Mode 3 is a migration gate that validates parity between execution modes:

  • CLI execution mode selector: --execution-mode=direct|connector
  • Exact finding parity after canonical normalization
  • Throughput drift thresholds (hard gate):
  • median absolute delta across matrix cases <= 2%
  • per-case absolute delta <= 5%

The canonical identity tuple is:

  • path (JSON path field)
  • rule identity (rule)
  • span (start, end)
  • git commit metadata (oid, timestamp) joined from commit_meta

Reduced matrix for the deferred CI gate

The parity gate is deferred. In crates/scanner-engine-integration-tests/tests/integration/main.rs, execution_mode_parity is commented out; there is no checked-in execution_mode_parity.rs module and no execution-mode-parity CI job. The intended reduced matrix for parity-gate enablement covers:

  • FS flat fixture
  • FS nested fixture
  • Git linear history fixture
  • Git branch-and-merge fixture

Throughput sampling is expected to enforce a minimum of 5 iterations per case (with warmup) to reduce startup jitter before threshold evaluation.

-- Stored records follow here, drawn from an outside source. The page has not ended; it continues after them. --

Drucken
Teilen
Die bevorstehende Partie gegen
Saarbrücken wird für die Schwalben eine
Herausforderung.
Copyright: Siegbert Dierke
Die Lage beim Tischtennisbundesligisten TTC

Defaulting decisions additionally require sustained-green policy evaluation across CI windows; see the migration-defaulting closeout process (separate documentation) and a sustained-green gate script (separate implementation).

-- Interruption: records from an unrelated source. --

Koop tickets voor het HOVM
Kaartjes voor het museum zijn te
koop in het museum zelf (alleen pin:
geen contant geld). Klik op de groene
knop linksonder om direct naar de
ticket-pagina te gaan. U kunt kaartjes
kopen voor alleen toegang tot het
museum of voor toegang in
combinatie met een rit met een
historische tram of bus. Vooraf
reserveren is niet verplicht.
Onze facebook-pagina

Commands for the deferred gate

No runnable local command exists in the current checkout because execution_mode_parity.rs is not present. Reference invocation for that module:

# Reference local invocation for execution_mode_parity.rs
cargo test --features integration-tests --test integration execution_mode_parity -- --nocapture

# Reference tuning knobs for execution_mode_parity.rs
EXECUTION_MODE_PARITY_ITERS=9 \
EXECUTION_MODE_PARITY_MEDIAN_MAX_PCT=2 \
EXECUTION_MODE_PARITY_PER_CASE_MAX_PCT=5 \
cargo test --features integration-tests --test integration execution_mode_parity -- --nocapture

Mode 4: FS Enumeration Conformance Matrix

Status: Planned — This mode describes a planned conformance test. The connector-pipeline feature flag and filesystem_enumeration_conformance_matrix_matches_connector test are not present in the codebase.

What it tests

Mode 4 compares direct filesystem discovery semantics against the real gossip_connectors::filesystem::FilesystemConnector on the same fixture tree. The matrix validates:

Axis Fixture row Expected
Hidden files and dirs .hidden.txt, .hidden_dir/inside.txt Included by both
Gitignore handling .gitignore + ignored.txt Included by both (gitignore not enforced)
Symlink policy link_file.txt, link_dir, link_dir/included.txt Skipped by both (no symlink traversal)
Binary-like paths blob.bin Included by both
Archive-like paths bundle.zip Included by both
Non-UTF8 path bytes raw bytes file name Byte-identical inclusion when filesystem supports creation
Ordering full connector listing Deterministic key-sorted order

The planned implementation is expected to live in crates/scanner-scheduler/src/scheduler/parallel_scan.rs as filesystem_enumeration_conformance_matrix_matches_connector, gated behind connector-pipeline because it exercises the real connector crate.

Commands

# Planned conformance test command
cargo test --features connector-pipeline filesystem_enumeration_conformance_matrix_matches_connector

Recommendation

Keep synthetic stress testing as the primary engine-correctness gate, and use the real-rules harness plus execution-mode parity gate as separate regression gates. The modes should not share oracles or failure criteria.